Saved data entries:

· · ·

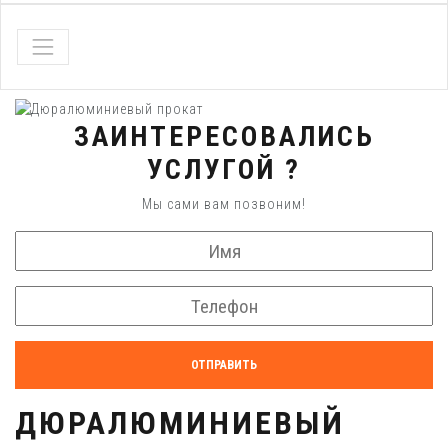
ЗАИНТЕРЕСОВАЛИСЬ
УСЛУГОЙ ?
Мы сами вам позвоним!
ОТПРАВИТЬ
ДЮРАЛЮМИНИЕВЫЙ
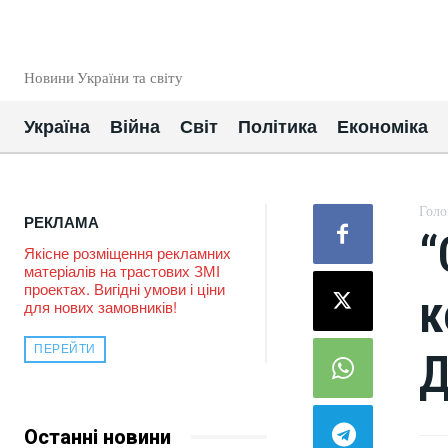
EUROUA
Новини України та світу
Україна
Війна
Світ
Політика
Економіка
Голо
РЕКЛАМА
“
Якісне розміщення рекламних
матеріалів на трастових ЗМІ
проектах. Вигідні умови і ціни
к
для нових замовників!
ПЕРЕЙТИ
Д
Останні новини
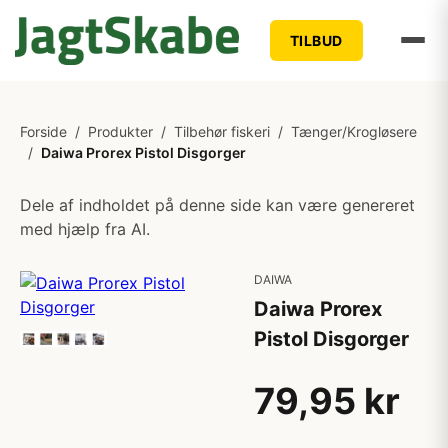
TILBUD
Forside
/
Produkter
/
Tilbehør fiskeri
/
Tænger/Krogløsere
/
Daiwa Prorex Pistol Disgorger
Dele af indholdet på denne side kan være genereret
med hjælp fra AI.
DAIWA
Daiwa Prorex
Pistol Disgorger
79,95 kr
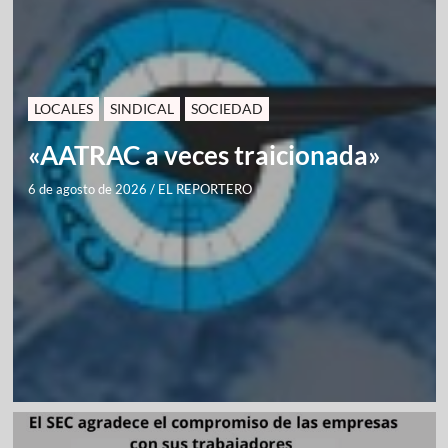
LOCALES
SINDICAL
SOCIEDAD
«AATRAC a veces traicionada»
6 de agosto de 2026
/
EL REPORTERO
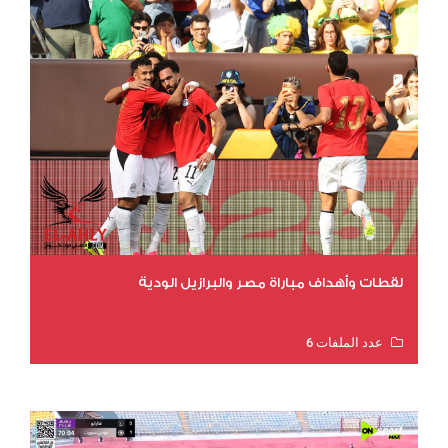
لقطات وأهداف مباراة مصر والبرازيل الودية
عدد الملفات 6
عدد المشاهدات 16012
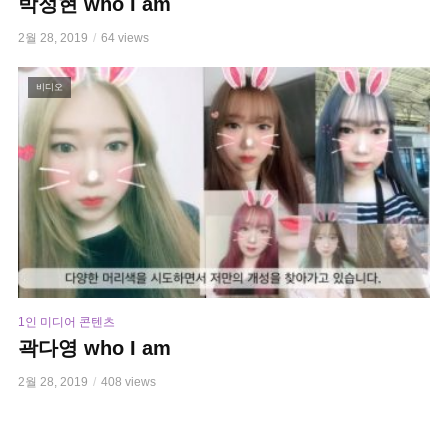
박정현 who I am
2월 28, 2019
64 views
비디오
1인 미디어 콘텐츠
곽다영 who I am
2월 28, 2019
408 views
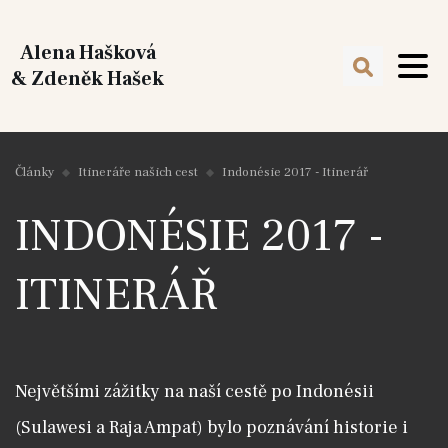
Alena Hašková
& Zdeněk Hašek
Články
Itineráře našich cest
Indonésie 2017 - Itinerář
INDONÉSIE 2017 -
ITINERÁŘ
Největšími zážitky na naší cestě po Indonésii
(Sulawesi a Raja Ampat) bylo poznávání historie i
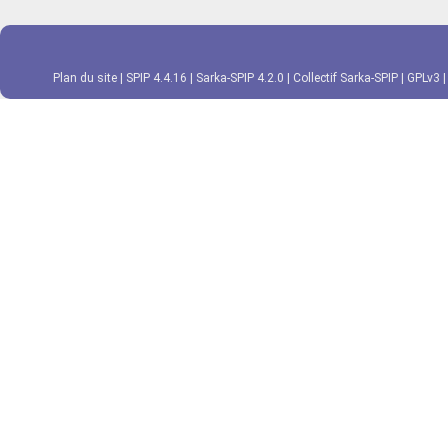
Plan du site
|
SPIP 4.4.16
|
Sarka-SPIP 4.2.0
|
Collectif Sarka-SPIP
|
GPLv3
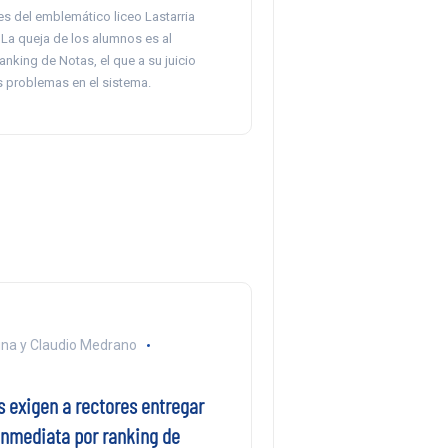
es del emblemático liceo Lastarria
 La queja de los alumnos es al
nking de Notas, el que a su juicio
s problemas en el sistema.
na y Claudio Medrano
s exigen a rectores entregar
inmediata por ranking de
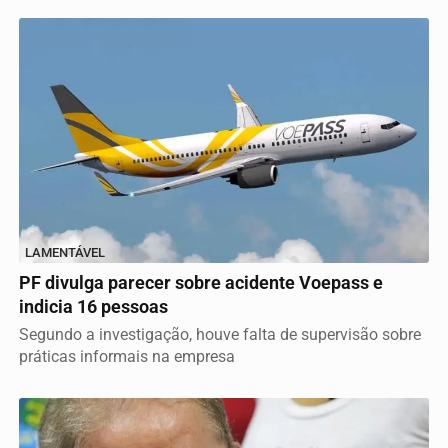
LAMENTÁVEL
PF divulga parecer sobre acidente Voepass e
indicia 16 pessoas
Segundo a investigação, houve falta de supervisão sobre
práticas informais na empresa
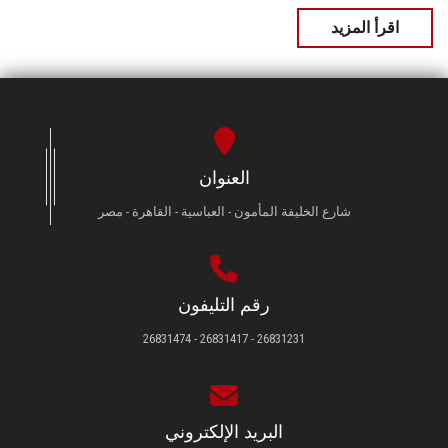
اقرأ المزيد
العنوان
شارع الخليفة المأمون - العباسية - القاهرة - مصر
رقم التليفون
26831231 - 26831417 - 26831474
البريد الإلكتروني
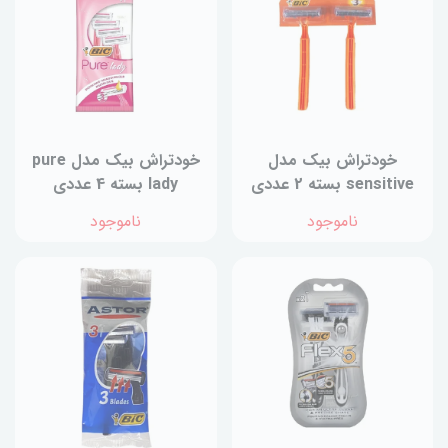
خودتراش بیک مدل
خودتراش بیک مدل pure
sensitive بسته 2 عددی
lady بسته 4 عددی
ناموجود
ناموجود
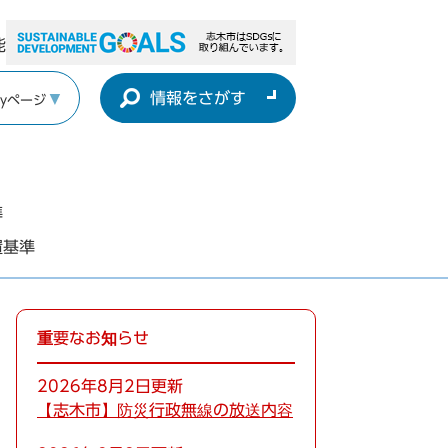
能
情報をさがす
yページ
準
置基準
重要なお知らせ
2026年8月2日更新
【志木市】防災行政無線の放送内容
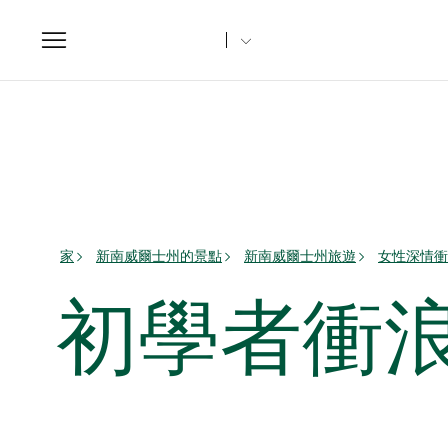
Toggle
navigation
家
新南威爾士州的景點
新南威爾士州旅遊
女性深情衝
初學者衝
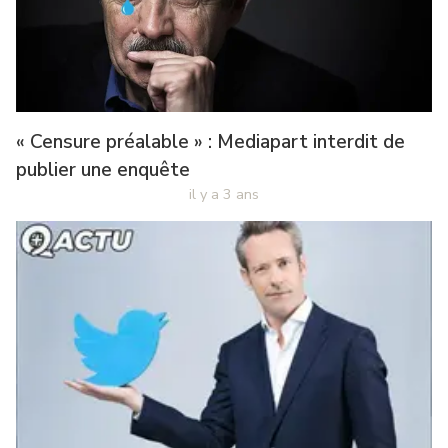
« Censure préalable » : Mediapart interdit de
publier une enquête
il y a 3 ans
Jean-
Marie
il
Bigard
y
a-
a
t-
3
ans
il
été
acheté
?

· · ·

WHAT NEEDS TO BE DONE: Look through the entries and copy every line in which the string "Prorex" appears.

EXPECTED ANSWER:
Daiwa Prorex Pistol Disgorger
Daiwa Prorex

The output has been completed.